Major postoperative complications (Clavien-Dindo Grade ≥III) occurred in 29.0% (n=20) of the cohort. The most frequent major complications were surgical site infections requiring intervention (11.6%, n=8), flap or graft failure (8.7%, n=6), and wound dehiscence necessitating reoperation (5.8%, n=4). A comparison of baseline characteristics stratified by complication status is presented in Table 1. Patients who experienced a major complication had a significantly higher prevalence of diabetes mellitus (55.0% vs. 38.8%, absolute risk difference [ARD]: 16.2%), ASA Class III (60.0% vs. 32.7%, ARD: 27.3%), hypoalbuminemia (50.0% vs. 22.4%, ARD: 27.6%), and defect size >50 cm² (55.0% vs. 26.5%, ARD: 28.5%). The p-values for these comparisons were 0.04, 0.03, 0.02, and 0.02, respectively.
Management of Major Complications
Among the 20 patients with major complications, surgical site infections (SSIs) were the most common (55%, n=11), managed effectively with culture-directed antibiotics and surgical debridement, including negative pressure wound therapy in select cases. Wound dehiscence (25%, n=5) was treated primarily via surgical re-closure or negative pressure therapy followed by delayed closure. Flap and graft failures (15%, n=3) necessitated prompt surgical revision or secondary reconstruction. Functional complications such as eyelid retraction (20%, n=4) initially received conservative management with lubricants and massage, with half eventually requiring surgical correction.
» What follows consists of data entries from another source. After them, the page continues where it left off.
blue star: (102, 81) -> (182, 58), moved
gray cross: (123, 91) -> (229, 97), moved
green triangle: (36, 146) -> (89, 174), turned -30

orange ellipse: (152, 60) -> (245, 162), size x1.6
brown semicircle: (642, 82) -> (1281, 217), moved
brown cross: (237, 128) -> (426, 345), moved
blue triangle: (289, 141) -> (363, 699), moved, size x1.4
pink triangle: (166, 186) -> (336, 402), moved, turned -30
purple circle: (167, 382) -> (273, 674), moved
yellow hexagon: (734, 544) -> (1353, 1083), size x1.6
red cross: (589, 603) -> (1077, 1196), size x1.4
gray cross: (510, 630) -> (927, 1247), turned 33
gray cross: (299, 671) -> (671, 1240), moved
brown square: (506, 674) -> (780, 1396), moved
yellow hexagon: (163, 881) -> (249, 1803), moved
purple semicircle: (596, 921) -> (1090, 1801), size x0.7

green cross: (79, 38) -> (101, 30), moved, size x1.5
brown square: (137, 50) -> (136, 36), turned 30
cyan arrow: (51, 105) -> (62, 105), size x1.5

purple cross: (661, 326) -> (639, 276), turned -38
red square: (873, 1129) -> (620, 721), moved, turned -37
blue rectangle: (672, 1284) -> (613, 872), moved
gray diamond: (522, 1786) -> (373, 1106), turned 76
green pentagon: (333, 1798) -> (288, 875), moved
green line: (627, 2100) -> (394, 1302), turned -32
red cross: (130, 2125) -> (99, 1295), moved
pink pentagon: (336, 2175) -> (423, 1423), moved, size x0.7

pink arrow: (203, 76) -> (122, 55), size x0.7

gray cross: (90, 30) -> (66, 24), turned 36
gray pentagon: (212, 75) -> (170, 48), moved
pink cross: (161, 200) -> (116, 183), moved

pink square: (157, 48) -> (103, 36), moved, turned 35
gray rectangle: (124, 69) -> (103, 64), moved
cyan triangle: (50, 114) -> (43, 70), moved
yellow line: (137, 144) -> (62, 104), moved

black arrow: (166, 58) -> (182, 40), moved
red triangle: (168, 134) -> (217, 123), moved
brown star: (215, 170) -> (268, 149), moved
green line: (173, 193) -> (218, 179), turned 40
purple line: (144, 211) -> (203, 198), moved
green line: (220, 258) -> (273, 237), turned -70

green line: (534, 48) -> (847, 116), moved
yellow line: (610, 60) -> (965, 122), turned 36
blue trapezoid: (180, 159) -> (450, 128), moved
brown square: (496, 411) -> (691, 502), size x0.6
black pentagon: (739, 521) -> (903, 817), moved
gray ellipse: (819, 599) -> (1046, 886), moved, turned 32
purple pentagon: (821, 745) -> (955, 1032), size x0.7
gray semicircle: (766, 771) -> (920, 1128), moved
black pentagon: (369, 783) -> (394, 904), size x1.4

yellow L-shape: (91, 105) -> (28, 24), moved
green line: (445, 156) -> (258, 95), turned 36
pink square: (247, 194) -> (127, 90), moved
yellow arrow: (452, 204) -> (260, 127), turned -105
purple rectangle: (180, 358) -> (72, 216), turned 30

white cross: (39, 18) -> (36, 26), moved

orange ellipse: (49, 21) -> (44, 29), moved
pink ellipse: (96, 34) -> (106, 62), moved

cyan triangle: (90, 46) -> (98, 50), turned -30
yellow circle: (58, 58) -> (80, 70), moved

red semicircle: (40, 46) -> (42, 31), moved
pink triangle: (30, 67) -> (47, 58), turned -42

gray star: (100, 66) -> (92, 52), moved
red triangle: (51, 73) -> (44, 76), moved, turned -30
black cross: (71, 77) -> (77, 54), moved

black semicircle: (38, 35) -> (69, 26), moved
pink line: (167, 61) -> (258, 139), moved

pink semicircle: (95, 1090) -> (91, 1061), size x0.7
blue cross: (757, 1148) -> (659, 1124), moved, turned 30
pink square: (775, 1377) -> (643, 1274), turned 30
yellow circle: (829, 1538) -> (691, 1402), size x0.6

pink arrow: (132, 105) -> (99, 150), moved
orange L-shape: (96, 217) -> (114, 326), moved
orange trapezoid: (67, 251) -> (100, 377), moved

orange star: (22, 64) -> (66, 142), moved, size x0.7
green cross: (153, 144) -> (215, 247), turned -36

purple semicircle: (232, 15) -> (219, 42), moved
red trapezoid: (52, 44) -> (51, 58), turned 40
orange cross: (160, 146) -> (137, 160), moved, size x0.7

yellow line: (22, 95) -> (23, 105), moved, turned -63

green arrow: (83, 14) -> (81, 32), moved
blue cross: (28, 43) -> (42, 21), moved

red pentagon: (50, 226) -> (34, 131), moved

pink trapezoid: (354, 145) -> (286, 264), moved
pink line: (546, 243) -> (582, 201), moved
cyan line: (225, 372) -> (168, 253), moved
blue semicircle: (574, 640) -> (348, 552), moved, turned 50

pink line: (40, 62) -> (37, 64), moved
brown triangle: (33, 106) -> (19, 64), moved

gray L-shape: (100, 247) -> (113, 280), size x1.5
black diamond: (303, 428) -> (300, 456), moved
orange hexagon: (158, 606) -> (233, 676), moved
This targeted, complication-specific management resulted in successful resolution in 95% of cases (19/20), though often requiring prolonged treatment and increased healthcare resources.
Impact of Major Complications on Secondary Outcomes
The occurrence of a major complication had a profound impact on all secondary postoperative outcomes (Table 3).
| Outcome | Overall (N=69) | No Major Complication (N=49) | Major Complication (N=20) | p-value |
| Procedural Success†, n (%) | 49 (71.0) | 49 (100.0) | 0 (0.0) | <0.001 |
| 30-day Unplanned Readmission, n (%) | 9 (13.0) | 0 (0.0) | 9 (45.0) | <0.001 |
| Hospital Stay, days (Median [IQR]) | 7.0 [5.0-10.0] | 6.0 [4.0-8.0] | 12.0 [9.0-16.0] | <0.001 |
†Procedural success defined as complete defect closure without unplanned reoperation.
Procedural failure, defined as a lack of durable defect coverage requiring unplanned re-intervention, was universal in the complication group (100.0%, n=20) compared to none in the uncomplicated group (0.0%, n=49; p<0.001). The unplanned 30-day readmission rate was 45.0% (n=9) for patients with major complications versus 0.0% (n=0) for those without (p<0.001). Furthermore, the median hospital stay was significantly longer for patients with complications (12.0 days, IQR: 9.0–16.0) compared to those without (6.0 days, IQR: 4.0–8.0; p<0.001).
Predictors of Major Postoperative Complications
Univariable logistic regression identified defect size >50 cm², ASA Class III, and preoperative hypoalbuminemia as significant candidate predictors (p<0.10). These variables, along with diabetes mellitus which showed a trend (p=0.20), were included in the initial multivariable model.
The final multivariable logistic regression analysis, derived via backward elimination, revealed that defect size >50 cm² (aOR 3.65, 95% CI: 1.55–8.59, p<0.01), ASA Physical Status Class III (aOR 2.85, 95% CI: 1.25–6.50, p=0.01), and preoperative hypoalbuminemia (< 3.5 g/dL) (aOR 2.70, 95% CI: 1.15–6.33, p=0.02)
were independent predictors of major postoperative complications (Table 4). Diabetes mellitus was not retained as a significant independent predictor in the final model (aOR 2.25, 95% CI: 0.95–5.32, p=0.07).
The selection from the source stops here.